Дверей было очень много. Но взгляд сторожевой дамы, чётко указывая на нужную, исключал возможность ошибки. Сморчок остался с охранницей. Видимо, у него имелось к ней дело.

Маринкин путь был неблизким. Она стремительно шла по узкому, скупо освещённому коридору, очень похожему на больничный, мимо десятков тысяч дверей. Из-за каждой двери слышались стоны, плач, а иногда – вопли. Маринка не обращала на них внимания, поглощённая размышлениями. Ей было о чём подумать. Вся её жизнь представлялась ей чем-то вроде жизни слепого, который должен прозреть. Но радости не было. А откуда ей было взяться? Ведь для того, чтоб смотреть назад, где осталось то, что дорого лишь тебе, глаза не нужны.

Перед одной дверью Маринка внезапно остановилась, почувствовав беспорядок в собственных мыслях. Их мерный ход был нарушен недоумением. А оно, в свою очередь, было вызвано тем, что никаких звуков за этой дверью не раздавалось. Поколебавшись, Маринка громко спросила:

– Можно войти?

Ответа не прозвучало. Тогда Маринка открыла дверь и вошла. Она оказалась в небольшой комнате со старинной, но хорошо сохранённой мебелью. Что ж там было? Письменный стол, два стула, кресло, шкаф, секретер, диван. На столе стояли великолепный бронзовый канделябр с тремя оплывшими свечками и чернильница. Комната была жарко натоплена. На полу, у печки с синими изразцами, внутри которой бился огонь, лежали пачки тетрадок, обвязанные бечёвками. У окна стоял невысокий, худой мужчина с тёмными волосами почти до плеч. На нём был сюртук, узенькие брюки и башмаки с блестящими пряжками. Он смотрел в окно, слегка сдвинув штору. Вид из окна был на кабановский овраг. Это обстоятельство почему-то не удивило Маринку, хотя она успела пройти по адскому коридору не километр, не два и даже не пять, а, может быть, десять. Ей были знакомы принципы геометрии Лобачевского.

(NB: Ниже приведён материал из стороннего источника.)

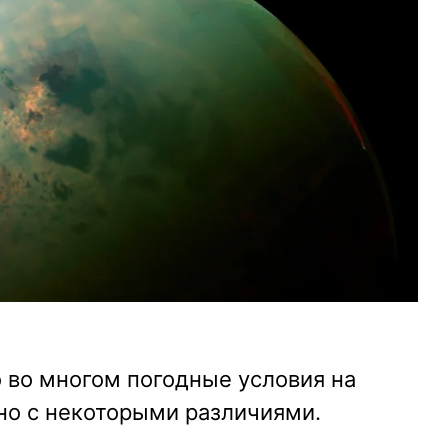
о во многом погодные условия на
но с некоторыми различиями.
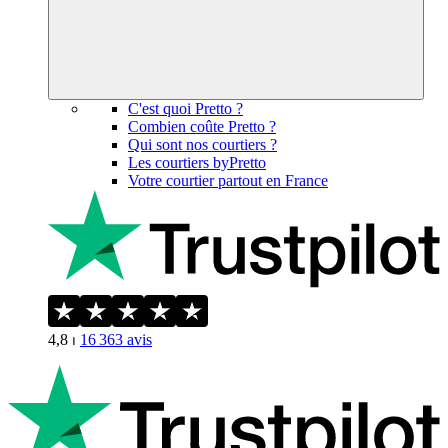
C'est quoi Pretto ?
Combien coûte Pretto ?
Qui sont nos courtiers ?
Les courtiers byPretto
Votre courtier partout en France
4,8
⏐
16 363
avis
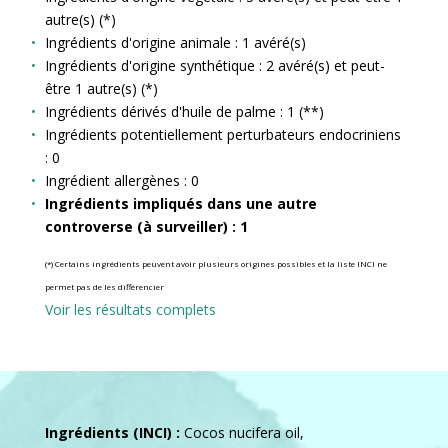
autre(s) (*)
Ingrédients d'origine animale : 1 avéré(s)
Ingrédients d'origine synthétique : 2 avéré(s) et peut-
être 1 autre(s) (*)
Ingrédients dérivés d'huile de palme : 1 (**)
Ingrédients potentiellement perturbateurs endocriniens
: 0
Ingrédient allergènes : 0
Ingrédients impliqués dans une autre
controverse (à surveiller) : 1
(*) Certains ingrédients peuvent avoir plusieurs origines possibles et la liste INCI ne
permet pas de les différencier
Voir les résultats complets
Ingrédients (INCI) :
Cocos nucifera oil,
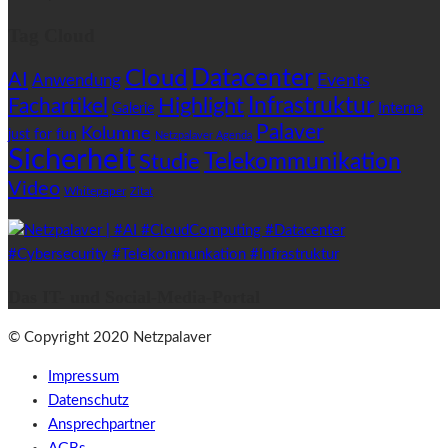
Tag Cloud
Datacenter
Cloud
AI
Anwendung
Events
Highlight
Infrastruktur
Fachartikel
Interna
Galerie
Palaver
Kolumne
just for fun
Netzpalaver Agenda
Sicherheit
Telekommunikation
Studie
Video
Whitepaper
Zitat
Das IT- und Social-Media-Portal
© Copyright 2020 Netzpalaver
Impressum
Datenschutz
Ansprechpartner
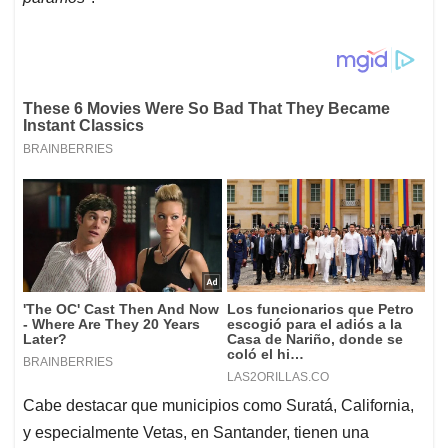
Cabe destacar que municipios como Suratá, California,
y especialmente Vetas, en Santander, tienen una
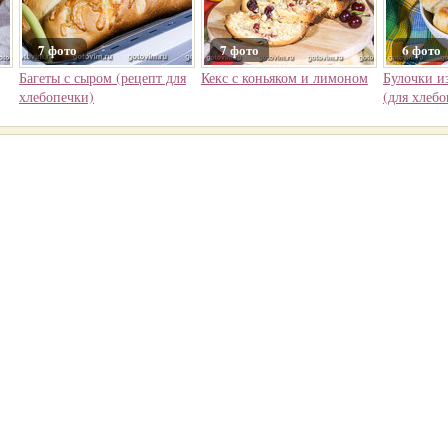
7 фото
7 фото
6 фото
Багеты с сыром (рецепт для
Кекс с коньяком и лимоном
Булочки из
хлебопечки)
(для хлебо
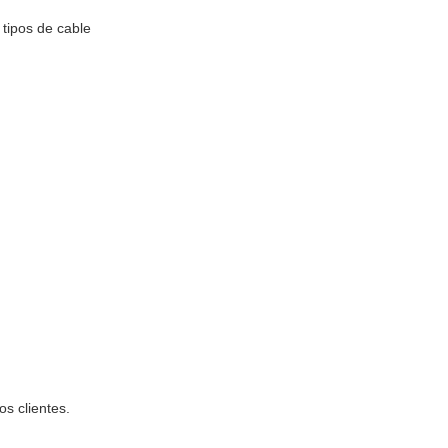
tipos de cable
s clientes.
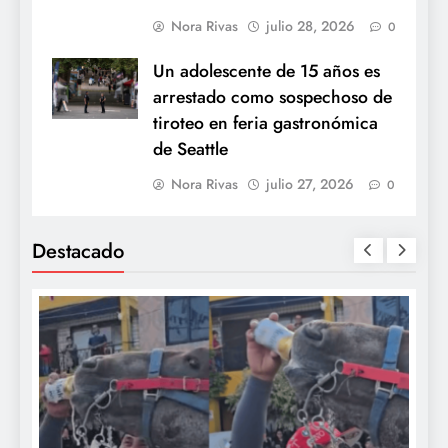
Nora Rivas
julio 28, 2026
0
Un adolescente de 15 años es
arrestado como sospechoso de
tiroteo en feria gastronómica
de Seattle
Nora Rivas
julio 27, 2026
0
Destacado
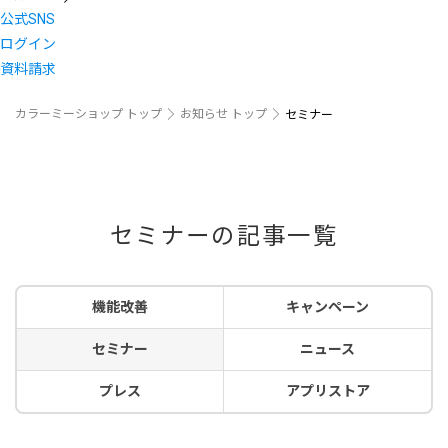
公式SNS
ログイン
資料請求
カラーミーショップ トップ
お知らせ トップ
セミナー
セミナーの記事一覧
機能改善
キャンペーン
セミナー
ニュース
プレス
アプリストア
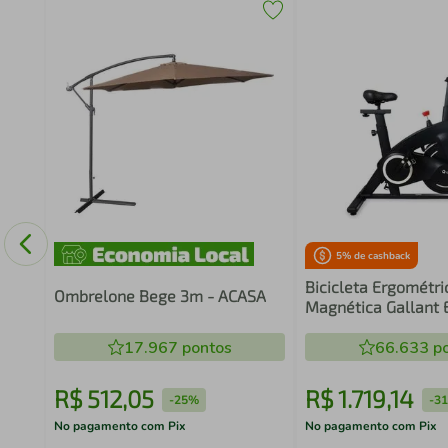
cal
BTC-
5
% de cashback
Bicicleta Ergométri
Ombrelone Bege 3m - ACASA
Magnética Gallant 
de Inércia 8kg (G
17.967
pontos
PT)
66.633
po
R$
512
,
05
R$
1
.
719
,
14
-
25%
-
3
No pagamento com Pix
No pagamento com Pix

– Здравствуйте, Николай Васильевич, – поприветствовала Маринка хозяина кабинета. Тот медленно повернулся, отпустив штору. Это был, точно, Гоголь.

– Здравствуйте, – сказал он, слегка покраснев, – у вас ко мне дело?

– Да.

– Изложите.

– Я хочу знать, почему вы здесь.

Гоголь усмехнулся, покачал головой и неторопливо прошёлся из угла в угол, заложив руки за спину. У Маринки было сколько угодно времени, чтобы ждать. И она ждала. Может быть, минуту. Может быть, год. Но остановился Гоголь внезапно. Решительно повернувшись к ней своим длинным носом, он заявил:

– Я здесь потому, что хочу здесь быть. Замка в двери нет. Извольте удостовериться.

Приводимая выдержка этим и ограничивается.